Polemik Pengosongan Lahan Rencana Pembangunan Obelix, Warga Sanglen Berdaulat Demo

Tanjungsari, (kupass.com)–Sebanyak puluhan warga masyarakat yang mengatasnamakan Sanglen Berdaulat melakukan aksi demo penolakan atas pengosongan lahan terkait pembangunan yang dilakukan investor, Sabtu (21/12/2024). Aksi ini dijaga ketat oleh pihak aparat keamanan yang dipimpin langsung oleh Kapolres Gunungkidul.

Warga yang mengaku sebagai Sanglen Berdaulat ini membawa sejumlah spanduk penolakan pengosongan lahan. Pengosongan lahan yang berdampak pada pelarangan aktifitas warga ini disebut-sebut sebagai upaya demi kelancaran pembangunan HeHa Obelix di wilayah kawasan wisata ini.

Lurah Kemadang Kapanewon Tanjungsari Sutono pun berkomentar dan menyatakan bahwa warga yang mengatasnamakan Sanglen Berdaulat ini bukanlah warga asli wilayah Kemadang. Dia menyatakan bahwa sekelompok warga masyarakat tersebut merupakan warga berasal dari luar Kemadang.

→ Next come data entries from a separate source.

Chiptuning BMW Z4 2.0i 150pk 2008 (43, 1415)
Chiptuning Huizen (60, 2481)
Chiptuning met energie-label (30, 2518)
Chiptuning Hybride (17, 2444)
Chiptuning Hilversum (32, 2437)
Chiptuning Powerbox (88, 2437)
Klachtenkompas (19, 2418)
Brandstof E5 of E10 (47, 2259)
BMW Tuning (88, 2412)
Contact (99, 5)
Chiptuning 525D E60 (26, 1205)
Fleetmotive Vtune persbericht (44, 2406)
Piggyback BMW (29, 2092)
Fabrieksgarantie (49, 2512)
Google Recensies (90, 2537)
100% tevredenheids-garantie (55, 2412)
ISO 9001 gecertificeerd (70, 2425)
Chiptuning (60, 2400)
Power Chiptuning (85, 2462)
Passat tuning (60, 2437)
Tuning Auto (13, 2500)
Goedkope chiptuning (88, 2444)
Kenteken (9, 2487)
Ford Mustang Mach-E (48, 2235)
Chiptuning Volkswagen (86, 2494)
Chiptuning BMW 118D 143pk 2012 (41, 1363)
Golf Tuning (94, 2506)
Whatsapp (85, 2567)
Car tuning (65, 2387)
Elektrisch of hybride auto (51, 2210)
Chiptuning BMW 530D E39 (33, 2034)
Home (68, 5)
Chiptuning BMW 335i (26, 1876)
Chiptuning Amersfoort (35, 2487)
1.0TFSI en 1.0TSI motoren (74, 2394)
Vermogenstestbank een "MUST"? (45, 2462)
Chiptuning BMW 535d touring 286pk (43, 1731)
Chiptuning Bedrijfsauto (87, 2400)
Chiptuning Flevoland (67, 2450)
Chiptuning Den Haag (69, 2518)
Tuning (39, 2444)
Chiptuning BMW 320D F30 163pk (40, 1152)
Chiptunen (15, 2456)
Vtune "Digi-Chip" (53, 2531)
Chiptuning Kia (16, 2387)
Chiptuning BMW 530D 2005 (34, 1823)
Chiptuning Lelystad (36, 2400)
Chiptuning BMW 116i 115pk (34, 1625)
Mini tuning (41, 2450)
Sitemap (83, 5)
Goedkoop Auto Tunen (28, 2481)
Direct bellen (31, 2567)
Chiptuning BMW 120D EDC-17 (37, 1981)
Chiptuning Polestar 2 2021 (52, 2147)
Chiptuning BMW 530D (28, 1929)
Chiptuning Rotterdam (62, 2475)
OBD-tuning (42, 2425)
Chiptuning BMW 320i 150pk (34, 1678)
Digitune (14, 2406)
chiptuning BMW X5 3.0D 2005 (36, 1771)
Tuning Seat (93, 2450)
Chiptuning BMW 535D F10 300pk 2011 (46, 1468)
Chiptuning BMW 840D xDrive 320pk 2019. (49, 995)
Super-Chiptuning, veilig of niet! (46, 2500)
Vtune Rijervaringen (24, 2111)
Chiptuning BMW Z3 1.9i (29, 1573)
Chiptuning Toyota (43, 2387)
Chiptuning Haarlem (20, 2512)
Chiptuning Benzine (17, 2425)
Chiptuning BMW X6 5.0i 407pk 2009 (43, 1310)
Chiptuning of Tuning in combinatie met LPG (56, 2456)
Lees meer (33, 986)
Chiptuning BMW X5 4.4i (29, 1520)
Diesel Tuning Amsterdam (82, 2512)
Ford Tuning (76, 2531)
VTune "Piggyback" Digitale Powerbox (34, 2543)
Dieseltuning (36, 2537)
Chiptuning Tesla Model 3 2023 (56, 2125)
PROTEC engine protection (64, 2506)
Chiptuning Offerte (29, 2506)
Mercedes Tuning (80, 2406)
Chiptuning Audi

“Kelompok Sanglen Berdaulat melanggar apa yang sudah disepakati oleh kraton dan warga asli Sanglen. Dari sebanyak total 35 anggota kelompok, hanya 2 saja yang merupakan dari Sanglen,”kata Sutono.

Sutono menegaskan bahwa, warga yang menamai Sanglen Berdaulat ini merupakan pendatang. Mereka disebut tidak tau menahu terkait hal ini

“Perizinannya telah mendapatkan izin dari pihak Kraton,”kata dia.

Sutono menegaskan bahwa warga masyarakat di luar Kemadang agar tidak membuat masalah dan memperkeruh suasana.